But then there's the issue of bad cards. Years ago, I was listening to Mark Rosewater's podcast (based on the article I linked to) on this and at some point, something he said set me off and I was trying to argue with him while I was driving to work. Alas, the recording of Mark Rosewater did not magically respond to my feedback. I forget what the exact bone of contention was in that instance. Whatever it was, I think the article itself is worth a read. He responds very eloquently to the question and insightfully breaks the issue down into categories, into different explanations for why a card might seem "bad." I won't attempt to comprehensively address his categories or come up with my own. I suspect that in theory there should probably be more categories. But that's not where I'm going with this. His main points are these...
  1. Some cards will always be stronger than others, so by definition there will always be a worst card or cards.
  2. Different cards are made with different people in mind. A card you can't use might be a real gem to someone else.
  3. The experience of comprehending for oneself that a card is bad is an important step in learning the game.
  4. Some cards are "diamonds in the rough" and only seem bad until one day they don't.
  5. Having cards of varying power levels rewards the players who correctly ascertain which ones are better.
  6. Some players are driven to try to "break" seemingly bad cards that no one else can find a use for.
  7. Sometimes WotC just plain mess up.
Those are my rough summaries, of course. He worded it differently. I think, and hope, I'm fairly capturing his message, but I encourage you to read the article yourself if you're at all interested in the topic and you haven't already. And here are my reactions to those points...

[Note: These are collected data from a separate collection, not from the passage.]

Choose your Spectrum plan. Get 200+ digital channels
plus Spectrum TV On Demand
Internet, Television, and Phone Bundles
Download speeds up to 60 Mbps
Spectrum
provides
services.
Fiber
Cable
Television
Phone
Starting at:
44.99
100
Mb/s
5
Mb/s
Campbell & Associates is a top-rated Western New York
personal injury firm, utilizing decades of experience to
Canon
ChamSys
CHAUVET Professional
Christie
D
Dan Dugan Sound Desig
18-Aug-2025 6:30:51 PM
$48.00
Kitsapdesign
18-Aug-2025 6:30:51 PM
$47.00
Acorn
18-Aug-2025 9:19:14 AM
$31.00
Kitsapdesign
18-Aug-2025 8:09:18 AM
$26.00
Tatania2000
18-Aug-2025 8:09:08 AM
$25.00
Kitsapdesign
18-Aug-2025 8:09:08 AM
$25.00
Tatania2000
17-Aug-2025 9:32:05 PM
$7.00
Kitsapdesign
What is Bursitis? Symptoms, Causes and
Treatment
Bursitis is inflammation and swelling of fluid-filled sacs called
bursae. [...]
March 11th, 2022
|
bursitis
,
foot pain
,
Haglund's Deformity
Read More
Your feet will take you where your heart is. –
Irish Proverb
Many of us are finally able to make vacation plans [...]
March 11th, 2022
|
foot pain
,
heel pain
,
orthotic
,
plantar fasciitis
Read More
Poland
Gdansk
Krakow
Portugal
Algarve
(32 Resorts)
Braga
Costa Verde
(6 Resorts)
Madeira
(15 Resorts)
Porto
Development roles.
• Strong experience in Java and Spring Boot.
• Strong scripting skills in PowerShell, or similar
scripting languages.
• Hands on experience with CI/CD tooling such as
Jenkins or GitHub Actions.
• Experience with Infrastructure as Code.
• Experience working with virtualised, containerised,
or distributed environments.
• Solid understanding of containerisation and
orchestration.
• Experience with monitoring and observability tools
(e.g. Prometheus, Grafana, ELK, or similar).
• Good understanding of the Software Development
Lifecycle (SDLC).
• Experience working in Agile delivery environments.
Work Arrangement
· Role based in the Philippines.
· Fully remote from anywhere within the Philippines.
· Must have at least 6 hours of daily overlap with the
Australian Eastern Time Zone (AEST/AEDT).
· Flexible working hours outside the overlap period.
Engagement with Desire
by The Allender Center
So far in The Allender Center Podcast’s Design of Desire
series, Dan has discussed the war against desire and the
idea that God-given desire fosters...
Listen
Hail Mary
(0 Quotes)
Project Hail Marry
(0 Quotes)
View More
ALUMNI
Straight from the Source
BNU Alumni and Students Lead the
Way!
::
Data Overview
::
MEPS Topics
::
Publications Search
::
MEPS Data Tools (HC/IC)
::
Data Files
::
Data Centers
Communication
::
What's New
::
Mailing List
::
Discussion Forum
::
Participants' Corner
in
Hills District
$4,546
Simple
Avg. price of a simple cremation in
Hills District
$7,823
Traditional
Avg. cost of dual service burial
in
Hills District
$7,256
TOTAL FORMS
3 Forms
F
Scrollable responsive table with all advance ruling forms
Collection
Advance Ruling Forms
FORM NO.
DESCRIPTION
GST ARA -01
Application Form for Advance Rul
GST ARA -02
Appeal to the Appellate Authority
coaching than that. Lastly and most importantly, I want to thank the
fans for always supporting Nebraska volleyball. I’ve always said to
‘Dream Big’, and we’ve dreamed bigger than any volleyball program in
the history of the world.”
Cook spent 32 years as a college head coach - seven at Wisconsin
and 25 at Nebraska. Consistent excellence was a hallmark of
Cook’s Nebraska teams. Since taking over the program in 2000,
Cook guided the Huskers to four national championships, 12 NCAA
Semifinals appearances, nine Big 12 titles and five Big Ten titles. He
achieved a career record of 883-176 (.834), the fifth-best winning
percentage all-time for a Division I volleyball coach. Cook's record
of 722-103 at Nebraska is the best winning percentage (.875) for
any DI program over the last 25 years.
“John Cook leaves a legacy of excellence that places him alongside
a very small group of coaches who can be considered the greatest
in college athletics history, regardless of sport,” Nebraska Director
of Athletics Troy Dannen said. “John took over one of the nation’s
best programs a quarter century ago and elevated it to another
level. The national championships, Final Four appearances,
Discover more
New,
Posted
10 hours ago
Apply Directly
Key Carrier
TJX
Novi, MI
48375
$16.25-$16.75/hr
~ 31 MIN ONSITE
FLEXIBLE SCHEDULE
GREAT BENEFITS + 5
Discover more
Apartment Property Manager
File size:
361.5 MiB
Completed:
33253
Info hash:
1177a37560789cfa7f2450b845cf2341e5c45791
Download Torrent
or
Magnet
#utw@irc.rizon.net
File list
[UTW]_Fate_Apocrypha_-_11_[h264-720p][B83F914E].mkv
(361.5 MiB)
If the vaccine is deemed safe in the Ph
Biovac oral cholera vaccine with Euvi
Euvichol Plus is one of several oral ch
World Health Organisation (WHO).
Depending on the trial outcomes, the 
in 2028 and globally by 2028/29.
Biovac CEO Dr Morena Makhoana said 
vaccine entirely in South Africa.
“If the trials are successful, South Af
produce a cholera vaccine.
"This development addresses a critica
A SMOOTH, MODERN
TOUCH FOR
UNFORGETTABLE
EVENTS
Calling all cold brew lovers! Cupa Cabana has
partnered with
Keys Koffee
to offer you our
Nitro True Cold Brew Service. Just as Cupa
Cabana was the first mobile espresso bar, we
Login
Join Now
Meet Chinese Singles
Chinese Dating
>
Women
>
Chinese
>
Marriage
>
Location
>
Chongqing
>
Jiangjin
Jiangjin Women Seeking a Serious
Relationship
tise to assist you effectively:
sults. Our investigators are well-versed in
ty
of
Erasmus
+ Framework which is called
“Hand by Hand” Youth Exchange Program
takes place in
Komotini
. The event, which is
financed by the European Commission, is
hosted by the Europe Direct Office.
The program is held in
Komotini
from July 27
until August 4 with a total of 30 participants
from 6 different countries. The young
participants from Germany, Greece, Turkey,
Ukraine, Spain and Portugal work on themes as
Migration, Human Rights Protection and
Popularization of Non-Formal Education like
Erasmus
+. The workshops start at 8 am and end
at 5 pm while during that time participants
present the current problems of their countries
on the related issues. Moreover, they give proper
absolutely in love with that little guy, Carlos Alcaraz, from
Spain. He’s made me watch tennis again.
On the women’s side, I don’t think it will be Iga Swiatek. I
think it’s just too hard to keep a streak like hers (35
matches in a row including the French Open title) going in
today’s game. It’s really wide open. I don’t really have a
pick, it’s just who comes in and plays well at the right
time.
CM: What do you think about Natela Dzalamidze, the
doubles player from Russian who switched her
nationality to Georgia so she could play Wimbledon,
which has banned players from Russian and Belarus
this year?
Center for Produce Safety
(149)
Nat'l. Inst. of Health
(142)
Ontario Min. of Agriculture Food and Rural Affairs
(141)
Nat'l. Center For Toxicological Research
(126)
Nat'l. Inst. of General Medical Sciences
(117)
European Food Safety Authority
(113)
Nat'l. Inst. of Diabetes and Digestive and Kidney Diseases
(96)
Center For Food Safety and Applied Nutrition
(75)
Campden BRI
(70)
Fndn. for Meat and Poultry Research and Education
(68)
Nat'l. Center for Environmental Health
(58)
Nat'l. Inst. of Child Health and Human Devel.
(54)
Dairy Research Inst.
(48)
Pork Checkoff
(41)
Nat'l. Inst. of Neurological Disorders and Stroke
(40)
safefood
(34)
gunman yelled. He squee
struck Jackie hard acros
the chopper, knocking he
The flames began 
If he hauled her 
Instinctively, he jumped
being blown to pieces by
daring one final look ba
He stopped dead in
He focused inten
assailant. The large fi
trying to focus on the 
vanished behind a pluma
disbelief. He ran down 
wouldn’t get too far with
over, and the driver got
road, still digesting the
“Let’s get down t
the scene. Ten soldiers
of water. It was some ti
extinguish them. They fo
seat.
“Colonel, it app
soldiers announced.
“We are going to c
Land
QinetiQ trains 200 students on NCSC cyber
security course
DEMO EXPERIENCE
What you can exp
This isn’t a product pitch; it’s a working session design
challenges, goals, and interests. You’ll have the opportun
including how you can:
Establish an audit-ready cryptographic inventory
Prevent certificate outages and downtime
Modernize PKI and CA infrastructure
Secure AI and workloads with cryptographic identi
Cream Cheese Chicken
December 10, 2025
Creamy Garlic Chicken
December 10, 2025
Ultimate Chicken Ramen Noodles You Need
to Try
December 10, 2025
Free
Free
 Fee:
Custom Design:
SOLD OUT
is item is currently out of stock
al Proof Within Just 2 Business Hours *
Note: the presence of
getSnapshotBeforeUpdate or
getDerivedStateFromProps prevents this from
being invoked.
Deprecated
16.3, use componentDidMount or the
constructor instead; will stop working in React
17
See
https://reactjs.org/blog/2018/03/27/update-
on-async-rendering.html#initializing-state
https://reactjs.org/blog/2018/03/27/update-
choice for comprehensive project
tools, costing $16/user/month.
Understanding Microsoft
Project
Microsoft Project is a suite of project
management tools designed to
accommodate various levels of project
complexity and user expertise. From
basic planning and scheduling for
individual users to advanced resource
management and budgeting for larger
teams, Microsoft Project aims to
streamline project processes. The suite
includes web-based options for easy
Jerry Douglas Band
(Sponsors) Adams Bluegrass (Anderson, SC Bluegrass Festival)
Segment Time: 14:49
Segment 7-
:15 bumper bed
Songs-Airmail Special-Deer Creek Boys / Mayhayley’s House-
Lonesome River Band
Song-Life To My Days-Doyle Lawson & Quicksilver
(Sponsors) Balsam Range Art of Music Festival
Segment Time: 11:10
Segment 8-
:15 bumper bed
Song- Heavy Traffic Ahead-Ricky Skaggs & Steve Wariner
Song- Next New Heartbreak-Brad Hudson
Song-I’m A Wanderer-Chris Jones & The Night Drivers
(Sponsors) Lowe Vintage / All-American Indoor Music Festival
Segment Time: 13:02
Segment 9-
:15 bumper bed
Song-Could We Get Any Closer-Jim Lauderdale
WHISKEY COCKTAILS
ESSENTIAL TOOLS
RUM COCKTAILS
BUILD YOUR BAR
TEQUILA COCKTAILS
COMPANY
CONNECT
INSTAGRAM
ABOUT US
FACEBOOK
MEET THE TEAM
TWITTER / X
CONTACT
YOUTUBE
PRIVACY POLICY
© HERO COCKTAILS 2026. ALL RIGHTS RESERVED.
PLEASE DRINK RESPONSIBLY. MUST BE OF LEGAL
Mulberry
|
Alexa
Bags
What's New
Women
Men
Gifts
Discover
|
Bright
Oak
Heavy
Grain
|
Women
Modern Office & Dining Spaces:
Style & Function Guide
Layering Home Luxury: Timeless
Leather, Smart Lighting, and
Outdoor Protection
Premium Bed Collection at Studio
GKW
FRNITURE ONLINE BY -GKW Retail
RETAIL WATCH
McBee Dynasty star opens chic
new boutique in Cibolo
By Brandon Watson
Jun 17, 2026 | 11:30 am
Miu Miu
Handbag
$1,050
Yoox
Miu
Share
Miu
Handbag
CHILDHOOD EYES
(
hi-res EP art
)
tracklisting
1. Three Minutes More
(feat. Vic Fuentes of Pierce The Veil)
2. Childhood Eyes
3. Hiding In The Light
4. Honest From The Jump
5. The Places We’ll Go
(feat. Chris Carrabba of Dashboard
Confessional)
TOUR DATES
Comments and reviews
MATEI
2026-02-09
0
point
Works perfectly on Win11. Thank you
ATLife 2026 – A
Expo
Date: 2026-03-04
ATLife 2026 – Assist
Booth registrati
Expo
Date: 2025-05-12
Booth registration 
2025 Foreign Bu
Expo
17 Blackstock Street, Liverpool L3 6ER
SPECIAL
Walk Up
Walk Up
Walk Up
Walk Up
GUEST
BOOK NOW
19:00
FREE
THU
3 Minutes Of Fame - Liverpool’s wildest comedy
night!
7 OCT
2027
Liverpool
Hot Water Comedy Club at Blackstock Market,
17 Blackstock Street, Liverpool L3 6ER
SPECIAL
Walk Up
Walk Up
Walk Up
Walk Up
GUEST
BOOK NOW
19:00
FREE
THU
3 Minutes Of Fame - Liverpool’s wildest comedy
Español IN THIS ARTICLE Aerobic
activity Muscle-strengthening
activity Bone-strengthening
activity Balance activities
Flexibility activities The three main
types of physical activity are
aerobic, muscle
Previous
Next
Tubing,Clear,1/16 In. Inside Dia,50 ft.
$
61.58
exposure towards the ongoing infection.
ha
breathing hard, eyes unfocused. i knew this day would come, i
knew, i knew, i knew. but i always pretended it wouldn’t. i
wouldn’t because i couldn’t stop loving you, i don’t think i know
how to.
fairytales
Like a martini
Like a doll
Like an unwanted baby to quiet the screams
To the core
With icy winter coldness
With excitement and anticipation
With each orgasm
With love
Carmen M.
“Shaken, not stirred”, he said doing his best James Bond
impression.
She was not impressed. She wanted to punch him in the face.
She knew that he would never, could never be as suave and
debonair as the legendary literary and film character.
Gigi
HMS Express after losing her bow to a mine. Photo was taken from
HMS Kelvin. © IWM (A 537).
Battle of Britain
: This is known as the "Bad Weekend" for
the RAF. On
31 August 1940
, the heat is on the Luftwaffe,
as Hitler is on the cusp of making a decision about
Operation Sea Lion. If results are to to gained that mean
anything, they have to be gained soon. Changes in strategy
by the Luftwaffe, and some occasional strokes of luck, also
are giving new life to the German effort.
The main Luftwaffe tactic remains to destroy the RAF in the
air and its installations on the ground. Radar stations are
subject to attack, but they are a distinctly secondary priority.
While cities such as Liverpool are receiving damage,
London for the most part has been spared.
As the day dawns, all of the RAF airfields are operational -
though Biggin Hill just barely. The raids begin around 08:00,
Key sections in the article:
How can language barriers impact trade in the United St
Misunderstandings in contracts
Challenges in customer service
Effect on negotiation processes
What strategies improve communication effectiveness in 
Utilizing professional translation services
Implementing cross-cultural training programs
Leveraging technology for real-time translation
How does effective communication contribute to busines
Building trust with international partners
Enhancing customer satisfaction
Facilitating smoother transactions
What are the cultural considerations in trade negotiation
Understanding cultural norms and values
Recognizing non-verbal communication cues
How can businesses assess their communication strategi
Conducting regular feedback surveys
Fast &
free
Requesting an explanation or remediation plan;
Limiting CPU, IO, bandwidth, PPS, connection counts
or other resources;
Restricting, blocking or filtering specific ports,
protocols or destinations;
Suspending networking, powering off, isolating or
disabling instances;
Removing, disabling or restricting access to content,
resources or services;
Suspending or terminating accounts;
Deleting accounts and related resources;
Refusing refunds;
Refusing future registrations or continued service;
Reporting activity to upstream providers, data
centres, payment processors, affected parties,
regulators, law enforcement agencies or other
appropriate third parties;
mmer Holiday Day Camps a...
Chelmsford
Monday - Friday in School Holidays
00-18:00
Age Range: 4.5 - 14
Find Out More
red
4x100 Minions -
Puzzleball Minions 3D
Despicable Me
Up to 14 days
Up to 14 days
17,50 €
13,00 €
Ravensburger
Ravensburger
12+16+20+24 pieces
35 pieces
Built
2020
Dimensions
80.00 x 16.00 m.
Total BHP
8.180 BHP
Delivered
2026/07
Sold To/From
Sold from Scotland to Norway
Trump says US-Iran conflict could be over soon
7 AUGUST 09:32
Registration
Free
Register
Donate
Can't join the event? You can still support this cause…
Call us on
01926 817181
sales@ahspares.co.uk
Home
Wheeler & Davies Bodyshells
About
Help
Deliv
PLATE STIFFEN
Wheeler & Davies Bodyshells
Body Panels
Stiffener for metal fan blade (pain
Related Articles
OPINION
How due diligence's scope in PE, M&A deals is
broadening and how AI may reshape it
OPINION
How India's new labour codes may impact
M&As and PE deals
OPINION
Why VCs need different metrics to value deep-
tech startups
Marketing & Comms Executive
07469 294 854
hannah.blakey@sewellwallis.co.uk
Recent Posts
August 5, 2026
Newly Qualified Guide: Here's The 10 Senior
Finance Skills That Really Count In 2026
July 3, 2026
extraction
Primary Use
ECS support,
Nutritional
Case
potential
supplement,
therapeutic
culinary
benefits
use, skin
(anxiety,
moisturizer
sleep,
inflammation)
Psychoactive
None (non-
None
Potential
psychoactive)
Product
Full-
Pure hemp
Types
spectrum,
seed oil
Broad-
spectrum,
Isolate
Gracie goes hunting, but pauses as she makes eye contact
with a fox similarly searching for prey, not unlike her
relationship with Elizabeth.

1: I agree with this. It's fundamentally true.
2: I agree with this as well. Card "quality" depends on context. A card I might scoff at could be just what someone else is looking for in that player's EDH deck or something.
3: I do not see how this notion holds water at all. Pretty sure I could teach a reasonably intelligent person the game using only Mark Rosewater's hypothetical "all good cards" set. Like, he reasoned that new players were drawn to cards such as Throne of Bone and only came to realize, over time, that the cards were bad and that this learning experience was why they kept putting the cards in the core set. I think that's wrong. I do not like it at all. I contend that it is completely unnecessary.
4: His explanation for this one is terse and I'd stipulate nuances and caveats and blah, blah, blah. But I mostly agree with him on this one.
5: His explanation on this one is really geared toward draft formats, which aren't my specialty. Perhaps I'm missing something here and I forget how he put it in the podcast, but I don't like this one. The notion seems to be that you, as a skilled player, need to have hidden bad cards in the draft pool so that your less-skilled opponents will be tricked into picking those bad cards. Then you'll beat them because you are more skilled. Well, in that case, if you're so skilled, can't you beat them without some cheap trick?
6: I agree with this one.
7: Well, here's where it gets troublesome...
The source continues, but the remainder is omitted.